The answer is yes. You simply create a digital currency with the rate of work toned back to sane levels that actually represent the far slower changing value of goods & services without Bitcoin's hyper-deflationary junk bubble economics. The issue isn't that crypto-currencies aren't useful, the issue is the completely arbitrary and nonsensical "economics" behind wasting hundreds of billions of $ in energy costs over their lifespan is almost completely divorced from reality of the real-world economy.

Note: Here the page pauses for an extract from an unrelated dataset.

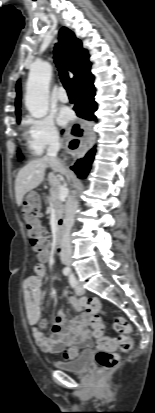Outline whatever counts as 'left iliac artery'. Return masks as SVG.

The only way your argument flies is to degrade Bitcoin's value to 'just' another currency.

"Normal" currencies? What is even a 'normal' currency?

What is a "normal currency"? One that actually fulfils the criteria of one : 1. Short term stability (no wild month by month volatility to actually give faith for native pricing), and 2. Liquidity (no currency shortages when used on a larger scale). Bitcoin has failed miserably at both every single year of its life. Currencies by definition are supposed to be stable, ie, not supposed to go down OR up. Why do you think China don't want a mega-appreciating Renminbi and underpeg it to the USD? Because it would make exports more expensive and less competitive vs neighbours. "Bitcoin economics" would literally kill off any country's export economy stone dead.

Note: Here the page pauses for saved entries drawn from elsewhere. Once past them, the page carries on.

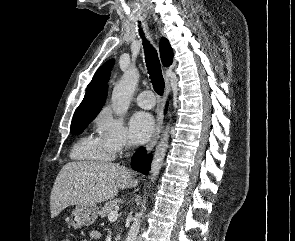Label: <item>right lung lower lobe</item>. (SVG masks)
<instances>
[{
    "label": "right lung lower lobe",
    "mask_w": 295,
    "mask_h": 241,
    "mask_svg": "<svg viewBox=\"0 0 295 241\" xmlns=\"http://www.w3.org/2000/svg\"><path fill=\"white\" fill-rule=\"evenodd\" d=\"M167 110V107H166ZM151 163V155H147L144 148L138 150L131 159V167L141 172L142 174L147 175L149 173Z\"/></svg>",
    "instance_id": "98d812e1"
}]
</instances>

The "elephant in the room" is that everything completely falls apart when you do native pricing (set a static price in BTC, not simply price in USD then work out the USD -> BTC exchange rate) with massive day to day fluctuations. Imagine being a baker seeing the price of bread in Bitcoins change from 2 to 0.002 in the space of mere months when literally nothing about the demand for bread, bakery operating costs, supply of wheat, population size, etc, is changing more than +/-5%. Pretend the USD doesn't exist, and there's only BTC vs Bread. What do you think a 1,000x change is supposed to be "reflecting"? The bubble "values" are completely worthless vs actual real-world trade, which is why almost nothing (except Ransomware) is priced natively in Bitcoins. It's priced in USD, EUR, etc, and the Bitcoin equivalent gets asked for then rapidly exchanged back into something more stable.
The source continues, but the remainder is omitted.